◆ **Your instructions**
Where a line below holds the string "було", count it; then give the total without any other words.

◆ **Collected data**
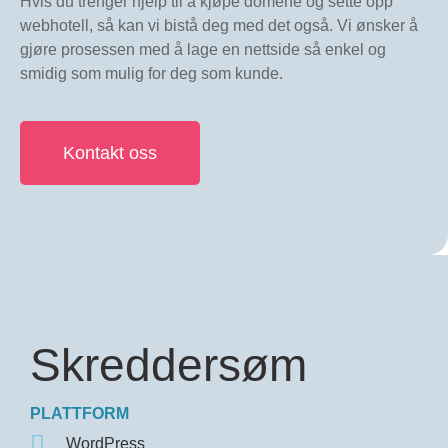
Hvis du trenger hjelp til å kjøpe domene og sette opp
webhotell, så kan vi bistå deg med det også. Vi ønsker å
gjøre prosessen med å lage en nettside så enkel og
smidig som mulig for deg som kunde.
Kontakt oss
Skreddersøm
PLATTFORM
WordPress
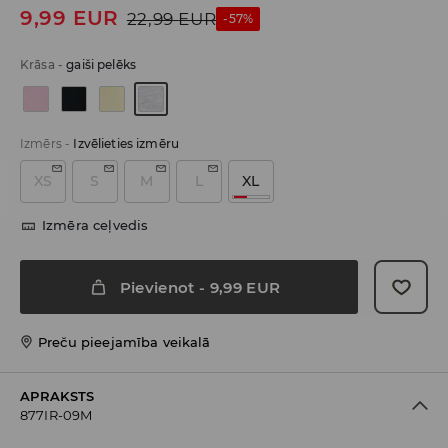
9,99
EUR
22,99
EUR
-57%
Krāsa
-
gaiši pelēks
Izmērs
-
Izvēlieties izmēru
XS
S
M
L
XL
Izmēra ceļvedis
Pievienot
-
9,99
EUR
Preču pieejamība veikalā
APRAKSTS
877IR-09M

==

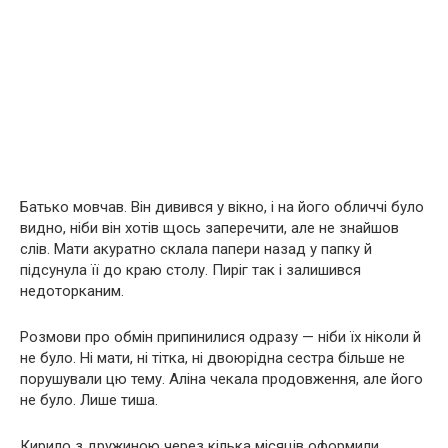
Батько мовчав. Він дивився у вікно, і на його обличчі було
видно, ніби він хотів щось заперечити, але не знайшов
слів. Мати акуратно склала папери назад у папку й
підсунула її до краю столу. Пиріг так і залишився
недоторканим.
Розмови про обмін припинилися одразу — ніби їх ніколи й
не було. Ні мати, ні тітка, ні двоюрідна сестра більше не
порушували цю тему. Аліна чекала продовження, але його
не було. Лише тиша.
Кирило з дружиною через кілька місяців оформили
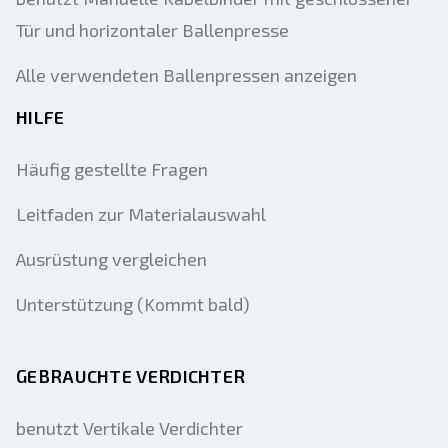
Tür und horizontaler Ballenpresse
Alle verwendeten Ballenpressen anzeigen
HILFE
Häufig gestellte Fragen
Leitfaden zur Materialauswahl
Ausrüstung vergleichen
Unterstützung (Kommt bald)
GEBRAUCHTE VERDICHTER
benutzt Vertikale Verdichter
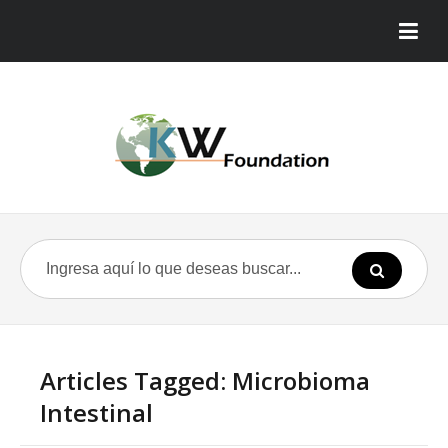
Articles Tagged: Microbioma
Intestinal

...

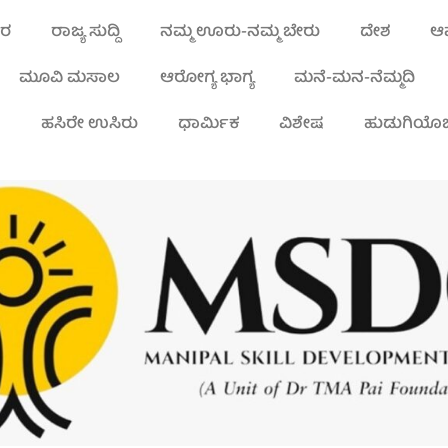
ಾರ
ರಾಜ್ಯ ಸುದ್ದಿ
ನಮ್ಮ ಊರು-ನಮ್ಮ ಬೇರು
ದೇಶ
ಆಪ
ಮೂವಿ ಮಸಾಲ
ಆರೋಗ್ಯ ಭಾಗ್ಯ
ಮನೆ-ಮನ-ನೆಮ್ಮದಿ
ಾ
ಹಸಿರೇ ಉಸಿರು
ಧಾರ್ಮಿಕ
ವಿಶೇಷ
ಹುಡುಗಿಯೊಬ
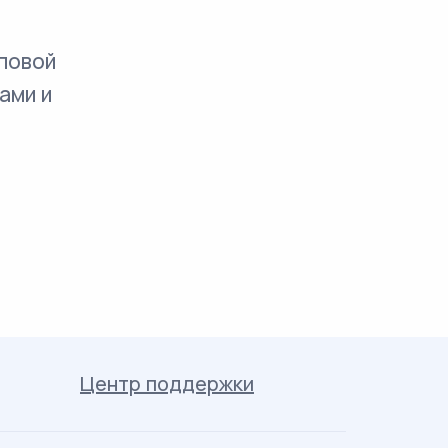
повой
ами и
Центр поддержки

◆ **Finished exercise**
3